Eric tweeted his own assurance that he was “holding all” of his ABTC shares. However, this is only ABTC’s first major unlock, and if insiders continue to show the same lack of restraint that they did Tuesday, retail investors would be well advised to check the timing of these unlocks.

ABTC debuted on the Nasdaq on September 3 and hit a high of over $9 in its first week. At one point on Tuesday, ABTC was trading at $1.78, and while it rallied somewhat on Wednesday, its $2.39 close isn’t anyone’s idea of ‘winning.’

Hut 8, which owns 80% of ABTC, saw its own share price fall 27% over the past month but managed to escape Tuesday’s carnage relatively unscathed.

Bitmain under federal probe?

ABTC’s economics have been boosted by what some have termed a sweetheart deal with Bitmain, the world’s largest manufacturer of ASIC mining rigs. Bitmain’s dominant share of the market has been estimated at between 80%-90%.

In August, the Guardian reported that U.S. Securities and Exchange Commission (SEC) filings show ABTC obtained 16,299 rigs from Bitmain in exchange for a ‘pledge’ to provide Bitmain with $314 million worth of BTC within two years. Just a few months earlier, Bitmain told other customers they could make similar deals, but the deadline for delivery on these ‘pledges’ was six months, not 24.

Hut 8 and Bitmain had a history before ABTC was launched, and Hut 8 told Axios the pledge deal was made before Trump won the November 2024 presidential election. However, the transaction in question wasn’t revealed until August 2025.

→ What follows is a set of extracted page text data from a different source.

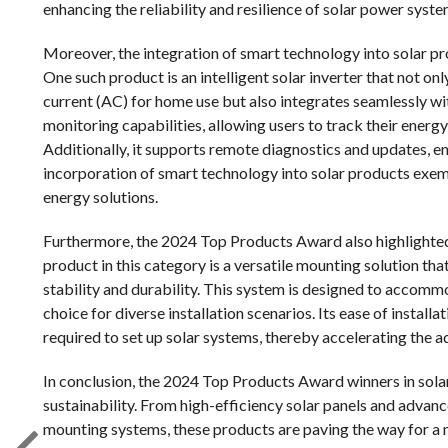
enhancing the reliability and resilience of solar power syste
Moreover, the integration of smart technology into solar p
One such product is an intelligent solar inverter that not on
current (AC) for home use but also integrates seamlessly wi
monitoring capabilities, allowing users to track their ener
Additionally, it supports remote diagnostics and updates, 
incorporation of smart technology into solar products exem
energy solutions.
Furthermore, the 2024 Top Products Award also highlighted
product in this category is a versatile mounting solution th
stability and durability. This system is designed to accommo
choice for diverse installation scenarios. Its ease of install
required to set up solar systems, thereby accelerating the a
In conclusion, the 2024 Top Products Award winners in solar
sustainability. From high-efficiency solar panels and advanc
mounting systems, these products are paving the way for a m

Bitmain wouldn’t be the first ‘crypto’ firm to recognize the wisdom of making nice with the Trump family (and/or making them wealthier). Bitmain is also attempting to ingratiate itself with the administration by taking steps to transfer some of its rig production to U.S. shores, thereby bolstering the president’s narrative that his economic tariffs are bringing manufacturing back to America.

But in September, Rep. Zachary Nunn (R-IA) sent a letter to Treasury Secretary Scott Bessent questioning Bitmain’s U.S. plans, citing “potential national security considerations” if the Chinese company acquired “direct ownership of U.S. power generation assets.”

And last month, Bloomberg reported that Bitmain “has been the focus of a months-long federal investigation to assess whether its products post risks to U.S. national security.” The investigation, dubbed Operation Red Sunset and led by the Department of Homeland Security (DHS), was reportedly launched over concerns that Bitmain rigs could be ‘remotely controlled for spying or to sabotage the American power grid.’

The current status of the operation is unknown. Bloomberg reported that investigators took control of some Bitmain rigs as they entered U.S. ports, although it’s possible this was based on suspicion of companies evading U.S. tariffs. Regardless, Bloomberg said federal agents ‘pulled apart Bitmain machines to test their chips and code for malicious capabilities.’

Bitmain told Bloomberg that it wasn’t aware of any federal probe but called the idea that it could remotely control its rigs from China “unequivocally false.” An ABTC spokesperson said the company’s testing of Bitmain’s rigs found no remote access vulnerabilities.

ABTC added that its operations are “isolated, segmented, monitored and protected under a rigorous security framework,” and when Bitmain rigs “are deployed within modern industrial security standards, they do not present a credible risk to the United States power grid or to national security.”